- Stored data entries:
____________

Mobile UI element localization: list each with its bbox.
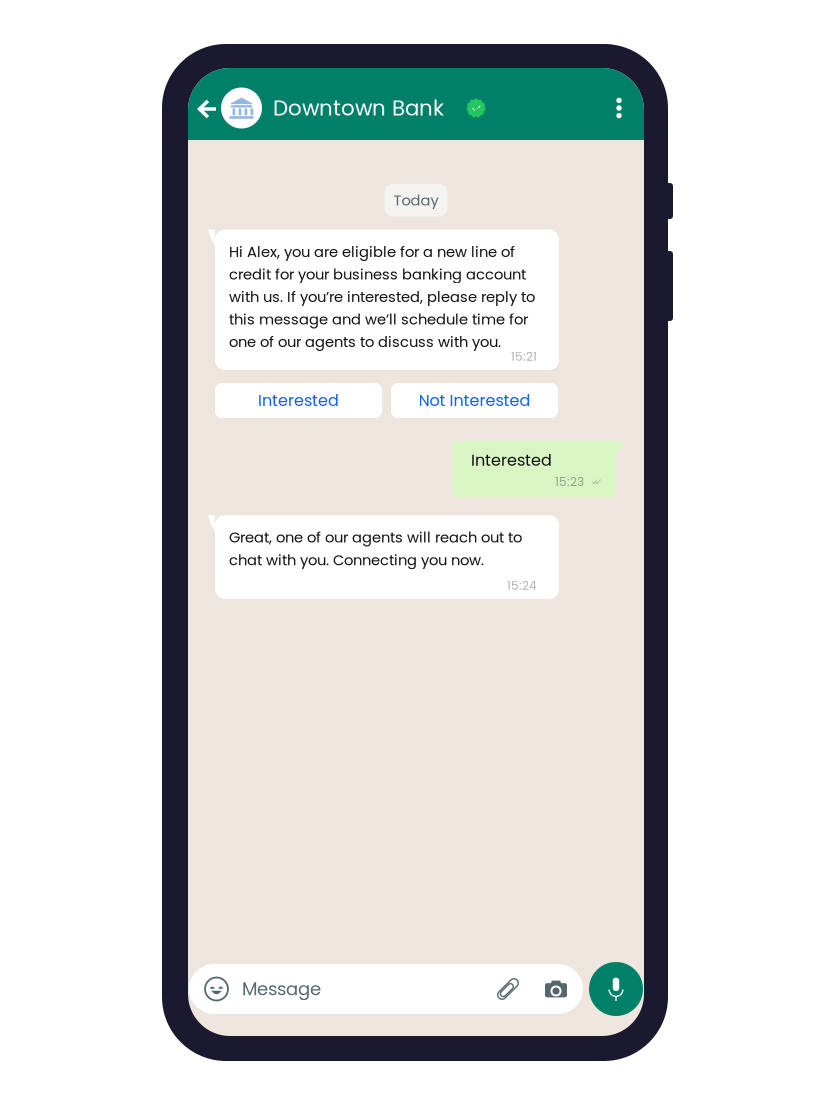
staticText: 15:21	[511, 348, 537, 365]
staticText: 15:23	[555, 473, 584, 490]
staticText: Hi Alex, you are eligible for a new line…	[229, 242, 535, 352]
staticText: Not Interested	[418, 389, 530, 412]
button[interactable]: Message	[189, 964, 583, 1014]
button[interactable]: More options	[602, 85, 636, 131]
staticText: Interested	[471, 449, 552, 471]
staticText: 15:24	[507, 577, 537, 594]
button[interactable]: Back	[188, 86, 221, 130]
button[interactable]: Record voice message	[589, 962, 643, 1016]
button[interactable]: Interested	[215, 383, 382, 418]
staticText: Message	[242, 976, 321, 1002]
staticText: Downtown Bank	[273, 93, 444, 123]
staticText: Interested	[258, 389, 339, 412]
staticText: Great, one of our agents will reach out …	[229, 527, 522, 570]
button[interactable]: Not Interested	[391, 383, 558, 418]
staticText: Today	[394, 190, 438, 210]
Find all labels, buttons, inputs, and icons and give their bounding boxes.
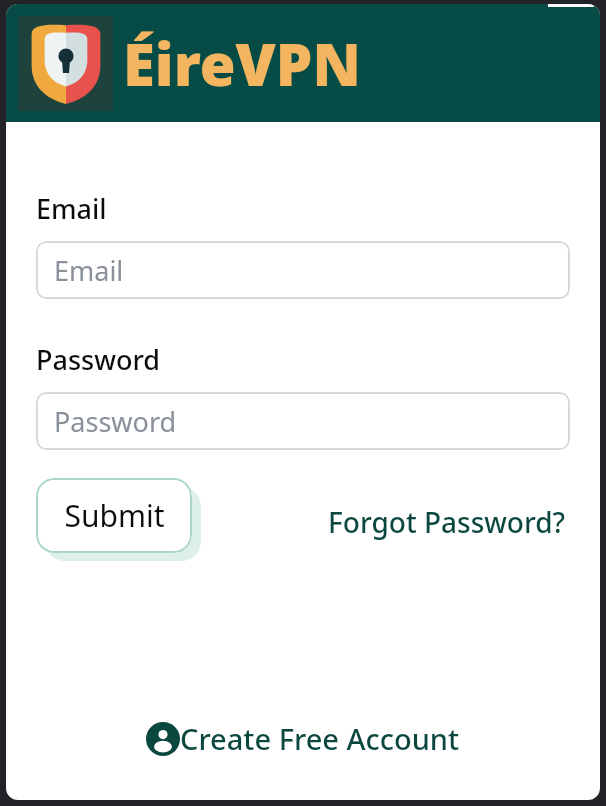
other: Create Free Account [146,722,180,756]
staticText: Email [36,190,107,227]
staticText: Email [54,252,124,289]
staticText: Create Free Account [180,719,460,758]
staticText: Submit [64,495,165,536]
button[interactable]: Submit [36,478,192,553]
button[interactable]: Email [36,241,570,299]
button[interactable]: Password [36,392,570,450]
staticText: ÉireVPN [123,24,361,103]
staticText: Password [36,341,161,378]
staticText: Password [54,403,177,440]
staticText: Forgot Password? [328,503,566,541]
button[interactable]: Create Free Account [140,713,466,764]
button[interactable]: Forgot Password? [324,497,570,547]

____________

- Brief: Please return all lines above in which the string "Interested" is found.

- Answer to this problem:
staticText: Not Interested	[418, 389, 530, 412]
staticText: Interested	[471, 449, 552, 471]
button[interactable]: Interested	[215, 383, 382, 418]
staticText: Interested	[258, 389, 339, 412]
button[interactable]: Not Interested	[391, 383, 558, 418]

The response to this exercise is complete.